Most of the action at RWM is generated by locals, and the property has naturally prospered by offering superior service and surroundings to PAGCOR’s sites. Even the bullish analysts agree the majority of RWM’s business derives from locals (though they also point to significant though unquantified business from Koreans, Japanese and Chinese), noting the new IRs could significantly grow the overall market by drawing more international gamblers.
There are legitimate concerns, however, that the Philippines may not be able to attract sufficient international volume to support four major new integrated resorts. Mr Goversten offers four compelling factors in support of that view:
• “Location: Manila is a 2.5 hour flight from Guangdong and a 3.5 hour flight from Singapore. Prospective gamblers from China and Southeast Asia (Singapore, Malaysia, Indonesia) would have to bypass the casinos in their own backyards, which also happen to have superior product relative to the planned Philippines IRs (as measured by invested capital).
• “Perception is reality: Manila has a reputation as being unsafe, unclean, and impoverished. While this might represent an unfair generalization of the area, we think it could be enough to dissuade customers, especially those from countries like Japan, South Korea and Singapore, from making a purposebased trip to a Manila IR.
• “Language barrier: outside of the IRs, Chinese is generally not spoken, nor is signage in Chinese. We believe this could dissuade Chinese patronage, which we believe is the demographic that most of the new IRs believe will be their primary customer.
• “Government hostilities: there is an ongoing rift between the governments of China and the Philippines over disputed ownership of an island in the South China Sea. In May 2012, many Chinese travel agencies temporarily suspended the operation of package tours to the Philippines as the dispute heated up. This being said, China was the #4 inbound source of visitation to the Philippines in 2011 with 243k visitors, having grown 30% from 2010. In Singapore, 1.4mm Chinese visited in 2011, or almost 6x the amount to the Philippines.
On a positive note, however, Mr Goversten notes the Manila IRs should be able to offer higher commission rates given that the local gaming tax rate is favorable relative to Macau (15% vs. 39%), but is a bit higher than in Singapore (~12%).
Steve Wynn and Sheldon Adelson have legitimate grounds for their aversion to getting involved in the Philippines. But Kazuo Okada has potentially much more to gain from pursuing a venture in Manila Bay than either of those men, and that is a shot at vying for the right to independently develop a casino property in Japan if and when that country legalizes casino gaming.

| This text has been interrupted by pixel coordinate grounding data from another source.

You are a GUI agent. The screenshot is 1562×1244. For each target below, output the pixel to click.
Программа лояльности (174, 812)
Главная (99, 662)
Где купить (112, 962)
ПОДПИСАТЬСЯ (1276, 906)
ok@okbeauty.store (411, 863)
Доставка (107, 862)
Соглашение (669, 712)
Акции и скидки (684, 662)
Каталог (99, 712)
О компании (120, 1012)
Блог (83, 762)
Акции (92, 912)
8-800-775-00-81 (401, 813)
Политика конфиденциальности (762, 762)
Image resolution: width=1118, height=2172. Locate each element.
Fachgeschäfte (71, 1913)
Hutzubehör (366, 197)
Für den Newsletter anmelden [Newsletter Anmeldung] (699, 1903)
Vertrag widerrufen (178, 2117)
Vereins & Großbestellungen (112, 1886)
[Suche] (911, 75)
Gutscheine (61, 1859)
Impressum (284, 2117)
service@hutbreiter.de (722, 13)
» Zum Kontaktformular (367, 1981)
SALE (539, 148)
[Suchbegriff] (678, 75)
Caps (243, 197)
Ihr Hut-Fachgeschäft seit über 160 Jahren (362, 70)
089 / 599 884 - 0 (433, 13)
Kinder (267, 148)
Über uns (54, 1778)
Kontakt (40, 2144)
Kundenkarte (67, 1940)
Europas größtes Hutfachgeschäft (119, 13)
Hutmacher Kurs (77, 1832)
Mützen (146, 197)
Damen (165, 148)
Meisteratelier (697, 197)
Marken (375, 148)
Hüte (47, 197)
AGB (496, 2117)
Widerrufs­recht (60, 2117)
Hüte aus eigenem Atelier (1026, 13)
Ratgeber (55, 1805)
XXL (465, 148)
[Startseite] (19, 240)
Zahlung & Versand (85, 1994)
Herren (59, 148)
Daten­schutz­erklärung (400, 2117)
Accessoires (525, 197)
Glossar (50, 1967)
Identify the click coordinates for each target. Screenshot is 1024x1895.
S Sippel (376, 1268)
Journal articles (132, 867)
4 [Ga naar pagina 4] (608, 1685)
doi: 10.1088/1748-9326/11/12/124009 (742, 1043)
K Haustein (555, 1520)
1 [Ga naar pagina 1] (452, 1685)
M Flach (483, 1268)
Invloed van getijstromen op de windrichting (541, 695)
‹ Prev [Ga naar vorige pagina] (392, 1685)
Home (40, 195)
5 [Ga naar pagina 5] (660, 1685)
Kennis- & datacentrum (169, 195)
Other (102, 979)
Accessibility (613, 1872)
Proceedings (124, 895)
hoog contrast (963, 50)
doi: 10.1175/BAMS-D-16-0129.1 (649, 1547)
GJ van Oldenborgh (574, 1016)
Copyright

Messrs Wynn and Adelson have already cut their teeth developing internationally renowned casino resorts, while Mr Okada is better known for having provided financial backing to Mr Wynn’s efforts, as well as his involvement in Japan’s grey-area pachinko industry and most recently for supplying highly innovative electronic gaming machines. Although Mr Okada’s Manila Bay project offers uncertain returns, it is an opportunity to prove he is equally capable of building and operating an impressive IR.
PAGCOR is making grandiose claims that the Philippines could within a few years become the second biggest gaming hub in the region, after Macau, but Japan clearly stands a much better chance of one day clinching that title. One could question whether Mr Okada may have lost too much in his pursuit of a Manila Bay project by alienating Steve Wynn in the process, but if his ultimate goal is to secure a larger share of a potentially massive Japan casino market for himself, his vision could ultimately prove more profitable than even Mr Adelson’s on Cotai.